The dangerous innocence of Ultima Vez
Another naked, raw piece by Wim Vandekeybus, Talk to the Demon explores the tension between good and evil
Manipulative media
But there’s no past without future. So, it was time for something new: Talk to the Demon. The familiar fear and danger are all over the choreography, which tackles “the social and public media, particularly how they manipulate and misuse children’s emotions and thoughts”.
The one thing that is atypical for Vandekeybus is that, unlike most of his other work, music plays no leading role here, making Talk to the Demon perhaps one of his most naked pieces. In the past, Vandekeybus has worked with A-list musicians such as David “Eugene” Edwards, Mauro Pawlowski and Roland Van Campenhout, balancing the movements of his dancers with sound.
Last year’s December Dance world premiere of Spiritual Unity, a synthesis of the last five years of Ultima Vez, was clearly a reminder of that.
In Talk to the Demon, though it’s a piece for adults, Vandekeybus says, a child is the “architect” of what is happening, and adults are just acting around it.
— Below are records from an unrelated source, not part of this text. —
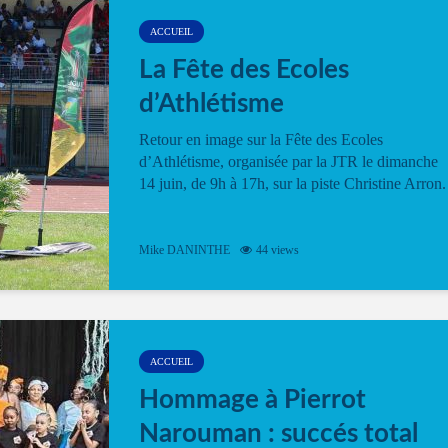
ACCUEIL
La Fête des Ecoles
d’Athlétisme
Retour en image sur la Fête des Ecoles
d’Athlétisme, organisée par la JTR le dimanche
14 juin, de 9h à 17h, sur la piste Christine Arron.
Mike DANINTHE
44 views
ACCUEIL
Hommage à Pierrot
Narouman : succés total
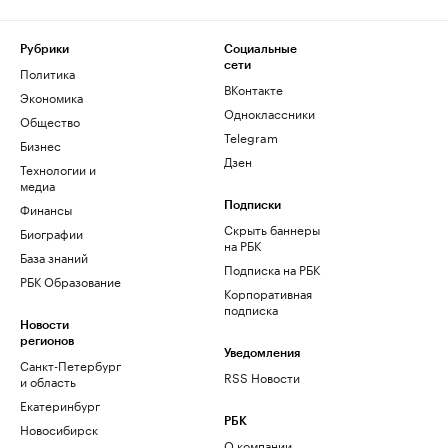
Рубрики
Социальные
сети
Политика
ВКонтакте
Экономика
Одноклассники
Общество
Telegram
Бизнес
Дзен
Технологии и
медиа
Финансы
Подписки
Скрыть баннеры
Биографии
на РБК
База знаний
Подписка на РБК
РБК Образование
Корпоративная
подписка
Новости
регионов
Уведомления
Санкт-Петербург
RSS Новости
и область
Екатеринбург
РБК
Новосибирск
О компании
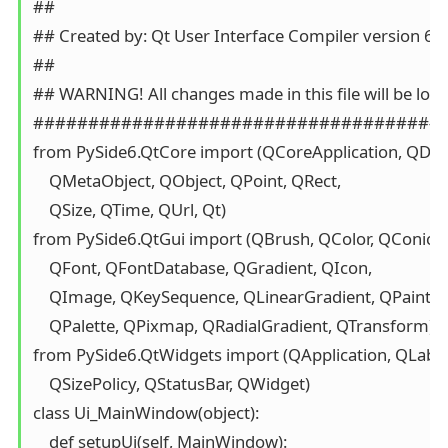
##

## Created by: Qt User Interface Compiler version 6.4.
##

## WARNING! All changes made in this file will be lost 
######################################
from PySide6.QtCore import (QCoreApplication, QDate
    QMetaObject, QObject, QPoint, QRect,

    QSize, QTime, QUrl, Qt)

from PySide6.QtGui import (QBrush, QColor, QConicalG
    QFont, QFontDatabase, QGradient, QIcon,

    QImage, QKeySequence, QLinearGradient, QPainter,

    QPalette, QPixmap, QRadialGradient, QTransform)

from PySide6.QtWidgets import (QApplication, QLabe
    QSizePolicy, QStatusBar, QWidget)

class Ui_MainWindow(object):

    def setupUi(self, MainWindow):
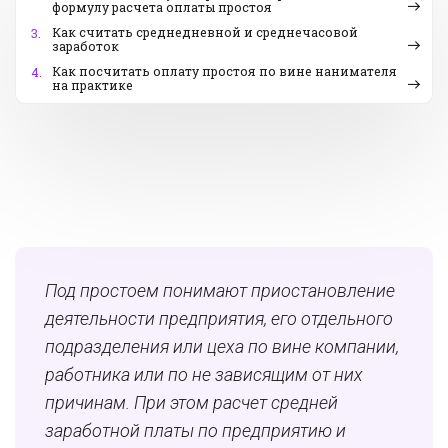
формулу расчета оплаты простоя
Как считать среднедневной и среднечасовой
3.
заработок
Как посчитать оплату простоя по вине нанимателя
4.
на практике
Под простоем понимают приостановление
деятельности предприятия, его отдельного
подразделения или цеха по вине компании,
работника или по не зависящим от них
причинам. При этом расчет средней
заработной платы по предприятию и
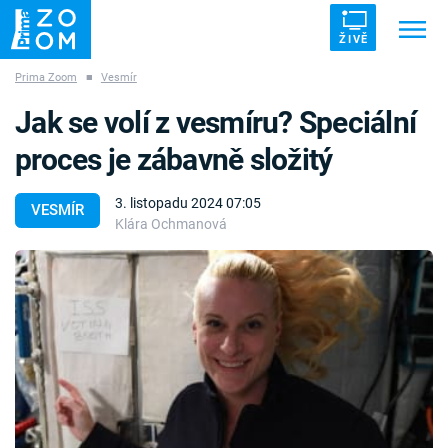
ŽIVĚ
Prima Zoom
■
Vesmír
Trendy:
ZRÁDCI
UFO
DRUHÁ SVĚTOVÁ VÁLKA
Jak se volí z vesmíru? Speciální
ZÁHADY
VETŘELCI DÁVNOVĚKU
proces je zábavně složitý
3. listopadu 2024 07:05
VESMÍR
Klára Ochmanová
Témata
Témata
Pořady
TV Program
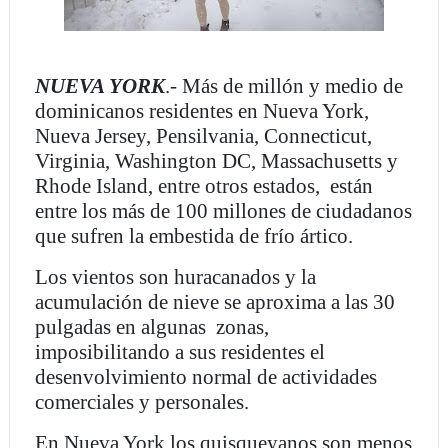
NUEVA YORK
.- Más de millón y medio de
dominicanos residentes en Nueva York,
Nueva Jersey, Pensilvania, Connecticut,
Virginia, Washington DC, Massachusetts y
Rhode Island, entre otros estados, están
entre los más de 100 millones de ciudadanos
que sufren la embestida de frío ártico.
Los vientos son huracanados y la
acumulación de nieve se aproxima a las 30
pulgadas en algunas zonas,
imposibilitando a sus residentes el
desenvolvimiento normal de actividades
comerciales y personales.
En Nueva York los quisqueyanos son menos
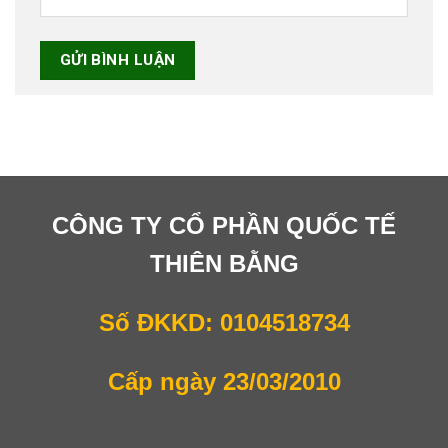
CÔNG TY CỔ PHẦN QUỐC TẾ
THIÊN BẰNG
Số ĐKKD: 0104518734
Cấp ngày 23/03/2010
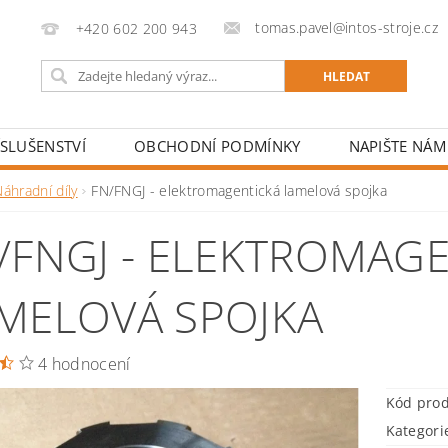
tomas.pavel@intos-stroje.cz
+420 602 200 943
ÍSLUŠENSTVÍ
OBCHODNÍ PODMÍNKY
NAPIŠTE NÁM
áhradní díly
FN/FNGJ - elektromagentická lamelová spojka
/FNGJ - ELEKTROMAG
MELOVÁ SPOJKA
4 hodnocení
Kód pro
Kategori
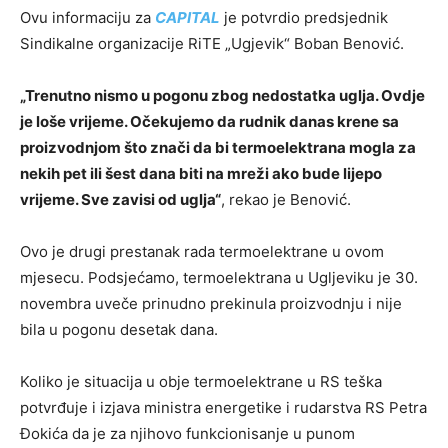
Ovu informaciju za
CAPITAL
je potvrdio predsjednik
Sindikalne organizacije RiTE „Ugjevik“ Boban Benović.
„Trenutno nismo u pogonu zbog nedostatka uglja. Ovdje
je loše vrijeme. Očekujemo da rudnik danas krene sa
proizvodnjom što znači da bi termoelektrana mogla za
nekih pet ili šest dana biti na mreži ako bude lijepo
vrijeme. Sve zavisi od uglja“
, rekao je Benović.
Ovo je drugi prestanak rada termoelektrane u ovom
mjesecu. Podsjećamo, termoelektrana u Ugljeviku je 30.
novembra uveče prinudno prekinula proizvodnju i nije
bila u pogonu desetak dana.
Koliko je situacija u obje termoelektrane u RS teška
potvrđuje i izjava ministra energetike i rudarstva RS Petra
Đokića da je za njihovo funkcionisanje u punom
The demon he describes is an inner demon, one we create ourselves to fight the conflicts in our head. “And the child sends out a demonic innocence, making us adults look like weirdoes or clowns.”
It’s this utterly instinctive and impulsive child – not limited by rules and conventions, open to and at ease with its internal demons – that Vandekeybus gives centre stage among six of his dancers, because it’s only by talking to our demons and accepting them, giving the danger a place in our heads and our lives, that we will survive. “The good doesn’t exist without the bad. It’s a matter of balance.”